WORK ITEM: Scan the entries below for the word "Unohditko" and copy every line where it turns up.

DATA IN THIS EXERCISE:
'''

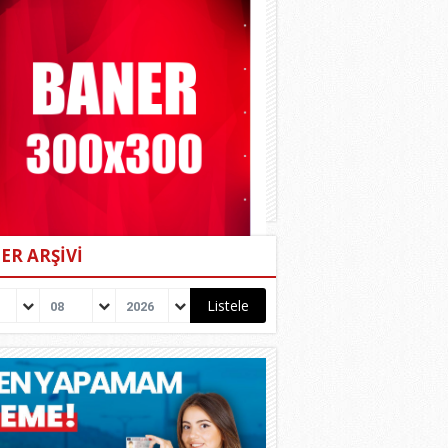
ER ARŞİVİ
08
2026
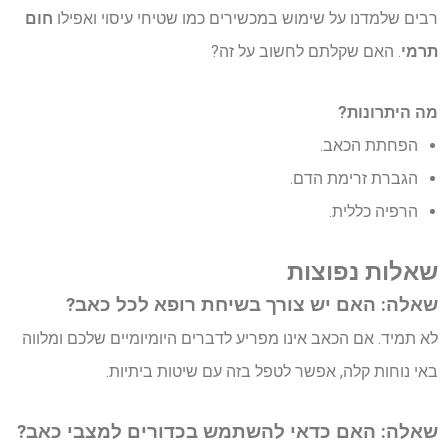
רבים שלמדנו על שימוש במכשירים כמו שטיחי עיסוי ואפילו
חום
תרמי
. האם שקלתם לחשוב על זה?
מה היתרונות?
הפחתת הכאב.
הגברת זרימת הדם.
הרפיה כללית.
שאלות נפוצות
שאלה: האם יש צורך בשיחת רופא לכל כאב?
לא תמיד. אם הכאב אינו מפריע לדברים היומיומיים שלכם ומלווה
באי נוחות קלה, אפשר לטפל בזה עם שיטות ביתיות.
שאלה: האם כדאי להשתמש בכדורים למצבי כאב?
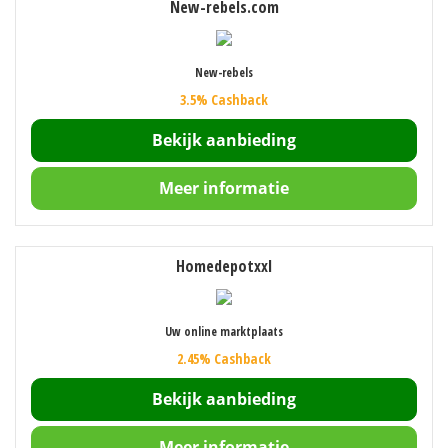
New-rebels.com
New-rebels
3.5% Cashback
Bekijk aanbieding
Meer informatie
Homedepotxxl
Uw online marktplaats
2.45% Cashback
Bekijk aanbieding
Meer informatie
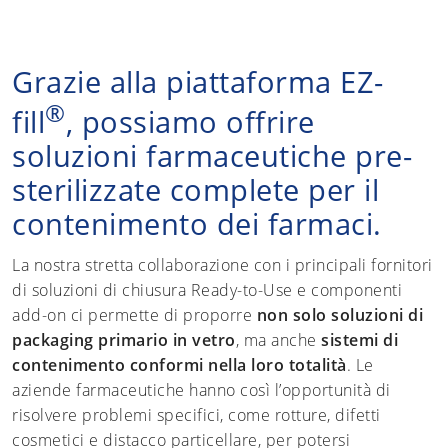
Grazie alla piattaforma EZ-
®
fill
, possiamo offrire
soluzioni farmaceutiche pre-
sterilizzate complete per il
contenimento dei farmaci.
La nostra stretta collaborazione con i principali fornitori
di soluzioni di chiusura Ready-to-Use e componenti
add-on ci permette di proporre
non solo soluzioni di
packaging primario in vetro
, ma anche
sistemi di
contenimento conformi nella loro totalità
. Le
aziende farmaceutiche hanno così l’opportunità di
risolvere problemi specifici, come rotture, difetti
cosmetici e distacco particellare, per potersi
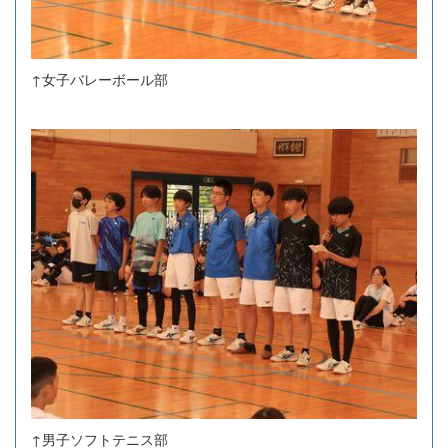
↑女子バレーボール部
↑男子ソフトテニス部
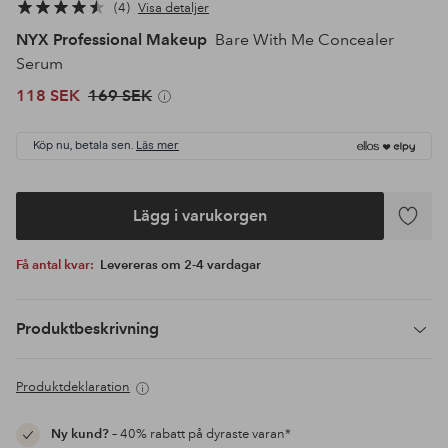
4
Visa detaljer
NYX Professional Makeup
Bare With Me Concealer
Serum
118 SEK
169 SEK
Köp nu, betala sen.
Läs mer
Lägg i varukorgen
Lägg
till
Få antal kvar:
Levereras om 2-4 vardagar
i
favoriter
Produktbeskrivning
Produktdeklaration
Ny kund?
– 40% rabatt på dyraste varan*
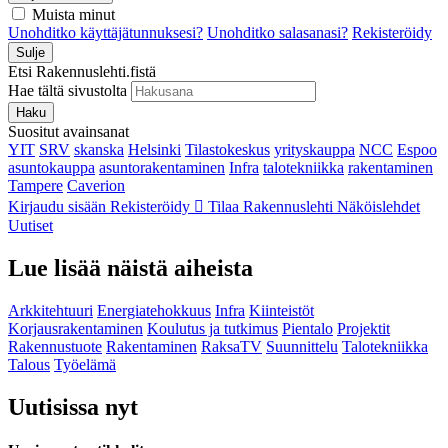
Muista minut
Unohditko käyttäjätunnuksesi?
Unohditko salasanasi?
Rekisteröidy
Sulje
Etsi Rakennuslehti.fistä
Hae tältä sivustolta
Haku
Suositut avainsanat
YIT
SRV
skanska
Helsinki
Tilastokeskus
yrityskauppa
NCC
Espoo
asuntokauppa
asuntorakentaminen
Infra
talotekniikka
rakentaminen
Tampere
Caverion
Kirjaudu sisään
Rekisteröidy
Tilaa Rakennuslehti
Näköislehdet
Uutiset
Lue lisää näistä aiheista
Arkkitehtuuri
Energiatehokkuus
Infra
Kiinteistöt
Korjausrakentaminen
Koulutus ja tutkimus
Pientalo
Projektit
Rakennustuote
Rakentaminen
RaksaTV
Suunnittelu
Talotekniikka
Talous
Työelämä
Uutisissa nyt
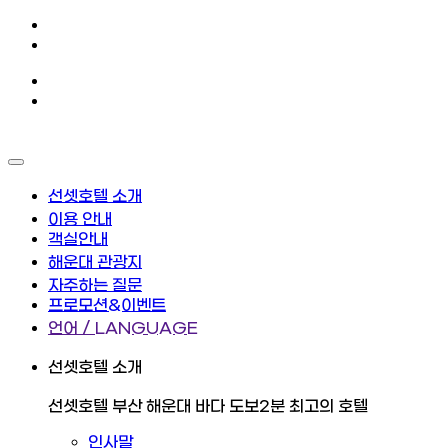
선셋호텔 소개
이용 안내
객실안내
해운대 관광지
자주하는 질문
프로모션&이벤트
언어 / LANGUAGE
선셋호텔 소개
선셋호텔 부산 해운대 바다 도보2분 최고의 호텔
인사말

'''

EXERCISE SOLUTION:
Unohditko käyttäjätunnuksesi?
Unohditko salasanasi?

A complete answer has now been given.